Yep I used the 'build a bike' option and got to £4500 for a basic build!!:doublesho:doublesho


----------



## eddie bullit (Nov 23, 2007)

Nice..but a bit steep.. I'd still have the Planet X TBH with a good spec and lots of cash left over. 
Saying that I quite fancy a Storck Scenario next. Stunning bike :argie:


----------



## RedCloudMC (Jul 19, 2008)

Planet X are good bikes but I really fancy these...

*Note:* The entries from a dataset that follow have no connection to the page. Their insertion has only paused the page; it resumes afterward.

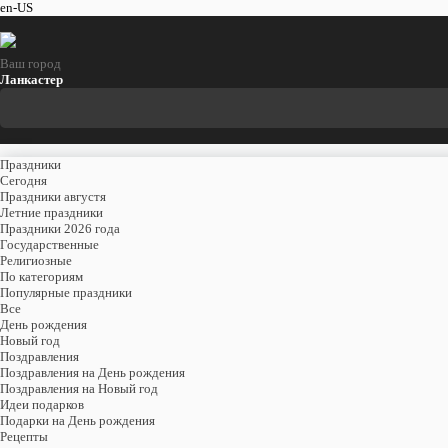
en-US
Ваш город
Ланкастер
Праздники
Cегодня
Праздники августя
Летние праздники
Праздники 2026 года
Государственные
Религиозные
По категориям
Популярные праздники
Все
День рождения
Новый год
Поздравления
Поздравления на День рождения
Поздравления на Новый год
Идеи подарков
Подарки на День рождения
Рецепты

www.velocite-bikes.co.uk New over here but absolutely stunning!


----------



## chunkytfg (Feb 1, 2009)

RedCloudMC said:


> Planet X are good bikes but I really fancy these...
> 
> www.velocite-bikes.co.uk New over here but absolutely stunning!


Nice but no TT bike


----------



## chunkytfg (Feb 1, 2009)

eddie bullit said:


> Nice..but a bit steep.. I'd still have the Planet X TBH with a good spec and lots of cash left over.
> Saying that I quite fancy a Storck Scenario next. Stunning bike :argie:


NOw the Aero 2 is nice but it's £6500 for tyhe frame set which is DI2 capable so you'd be looking at ~£10k for a proper build:doublesho:doublesho


----------



## RedCloudMC (Jul 19, 2008)

chunkytfg said:


> Nice but no TT bike


One is coming in the summer apparently as I asked them the same question.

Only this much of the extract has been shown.